Der SPD entfremdete er sich nach dem 4. August 1914 und der Entscheidung über die Kriegskredite. Im Vorwärts widersprachen mehrere Redakteure der Linie des Parteivorstandes, darunter Rudolf Hilferding, Karl Leid, Ernst Däumig, darunter auch Paul John. Sie kritisierten, „daß wir die Haltung der Fraktion für inkonsequent und in ihren Folgen für parteischädigend halten“. Die Sozialdemokratie übernehme „in der Fraktionserklärung eine gewisse Mitverantwortung für den Krieg...; eine Verantwortlichkeit, die sich in Zukunft schwer rächen kann“ Seine Rolle im sogenannten Vorwärtsstreik, bei dem linke Redakteure entfernt wurden, kann zur Zeit noch nicht nachvollzogen werden. Da er aber nach dem Krieg der USPD angehörte, ist zu vermuten, dass er zu den Gemaßregelten gehörte.

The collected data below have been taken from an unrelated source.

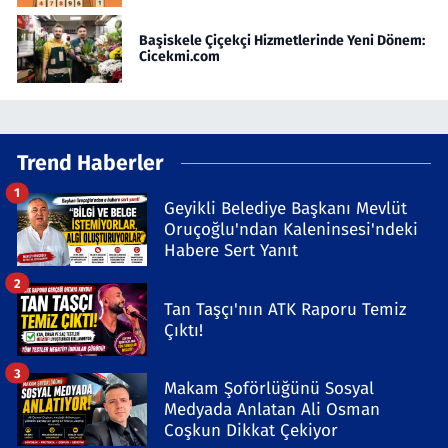
Başiskele Çiçekçi Hizmetlerinde Yeni Dönem:
Cicekmi.com
Trend Haberler
1
Geyikli Belediye Başkanı Mevlüt
Oruçoğlu'ndan Kaleninsesi'ndeki
Habere Sert Yanıt
2
Tan Taşçı'nın ATK Raporu Temiz
Çıktı!
3
Makam Şoförlüğünü Sosyal
Medyada Anlatan Ali Osman
Coşkun Dikkat Çekiyor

Die USPD startete stark in den demokratischen Prenzlauer Berg. Bei den Wahlen vom 20. Juni 1920 wurden 45 Bezirksverordnete und 16 Stadtverordnete gewählt. Letztere gehörten den Bezirksversammlungen an, so dass sich folgende Mehrheitsverhältnisse ergaben: USPD 29, SPD 12, der Rest verteilte sich auf konservative und rechte Parteien. Schon bei den Neuwahlen 1921 veränderte sich das Kräfteverhältnis: die USPD kam noch auf 15, die SPD auf 14 Verordnete. Auf die neugegründete KPD entfielen 6 der insgesamt 60 Verordneten. Wann Paul John zur SPD wechselte ist unklar. Sicher ist nur: er wurde 1920 als USPDler gewählt und dieses Amt war unabhängig von der Neuwahl 1921. Spätestens 1925 bei der Bezirksverordnetenwahl trat er aber als Sozialdemokrat an. Die Wahlen von 1925 sprachen für den Erfolg seiner Arbeit. Die SPD erreichte 38,6%, die KPD kam auf 21,4%, die USPD stürzte von 22,7% in 1921 auf 0,8% ab.

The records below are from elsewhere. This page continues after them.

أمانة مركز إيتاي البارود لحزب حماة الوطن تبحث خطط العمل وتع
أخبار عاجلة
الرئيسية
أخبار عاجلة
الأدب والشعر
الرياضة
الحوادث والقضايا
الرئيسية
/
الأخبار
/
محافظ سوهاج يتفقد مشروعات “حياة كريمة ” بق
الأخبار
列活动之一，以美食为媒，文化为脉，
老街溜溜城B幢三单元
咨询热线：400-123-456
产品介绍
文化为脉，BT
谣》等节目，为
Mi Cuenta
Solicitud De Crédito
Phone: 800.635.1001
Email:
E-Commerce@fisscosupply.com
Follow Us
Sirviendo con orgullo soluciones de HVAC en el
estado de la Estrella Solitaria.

Die Leistung als erster Bezirksbürgermeister ist mehr oder minder vergessen, aber wenn man nur ein wenig gräbt, werden diese deutlich. Er konnte das neue Berlin nach dem Ende des Kaiserreichs mit aufbauen, in einem Bezirk, der erst mit dem Großberlin-Gesetz entstanden ist. Geprägt hat er das Wohlfahrtswesen, Rentenfürsorge und Jugendhilfe im Bezirk, vor allem im letzten Bereich war der Prenzlauer Berg ein Reformbezirk mit Größen wie Walter Friedländer oder Ella Kay, seine Nachfolgerin nach dem Krieg.

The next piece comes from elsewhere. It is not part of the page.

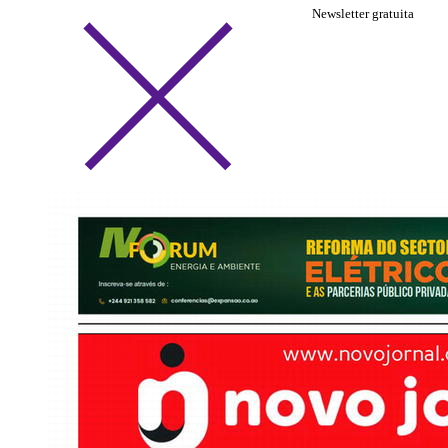
Newsletter gratuita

Gestorben ist er, wie geschrieben, bei einer Sitzung der Bezirksverordnetenversammlung, die damals noch in der Danziger Straße 64, einem ehemaligen Fabrikgebäude, untergebracht war. Auf der Tagesordnung stand die Anfrage der Deutschen Volkspartei: „Auf Grund einzelner in der letzten Zeit erfolgten Beförderungen von Beamten wird die Anfrage an das Bezirksamt gerichtet, ob in den Fällen der Beförderung der Herren B., H., R. nur die Zugehörigkeit zur Sozialdemokratischen Partei oder die Befähigung maßgebend gewesen ist.“ Erst vor kurzem von einer Krankheit genesen, verwehrte sich Paul John diesen Anschuldigungen. Die Bürgerlichen setzten die Angriffe fort, Paul John fiel plötzlich vom Stuhl und verstarb nach wenigen Augenblicken, noch vor dem Erscheinen des Arztes. „Der Tod unseres Paul John zeigt nur zu sehr, welchen seelischen und geistigen Belastungen die Männer ausgesetzt sind, die als Vertrauensleute des Proletariats auf verantwortliche Posten berufen wurden.“

Seine Beerdigung auf dem Friedhof der freireligiösen Gemeinde Berlins beschreibt der Vorwärts in seiner Ausgabe vom 20.09.1925: „Dann wurde der Sarg hinausgetragen und durch die Straßen des Bezirks nach dem an der Pappelallee gelegenen Friedhof der Freireligiösen Gemeinde gebracht. Den langen Trauerzug, in dem viele Fahnen der Sozialdemokratischen Partei, des Reichsbanners Schwarz-Rot-Gold und der Kleingärtnervereine des Stadtteils mitgeführt wurden, begrüßte in starker Anteilnahme eine dichtegedrängte, die Straßen säumende Menge.“ Sogar ein Vertreter der Deutschen Volkspartei, deren massive Angriffe seinen Herzschlag ausgelöst hatten, konnte nicht anders, als seinen Einsatz für das Gemeinwohl zu würdigen. Auf dem Friedhof bescheinigte ein Vertreter der KPD, dass er ein Vertreter der Arbeiterklasse geblieben sei. „Ein Sohn des Volkes will ich sein und bleiben“ klang es über die Gruft hin. Der Arbeitergesangsverein „Prenzlauer Berg“ widmete dem toten Genossen den letzten Gruß.“ Seine Abteilung, die 29., legte einen Kranz am Grab ihres Genossen nieder.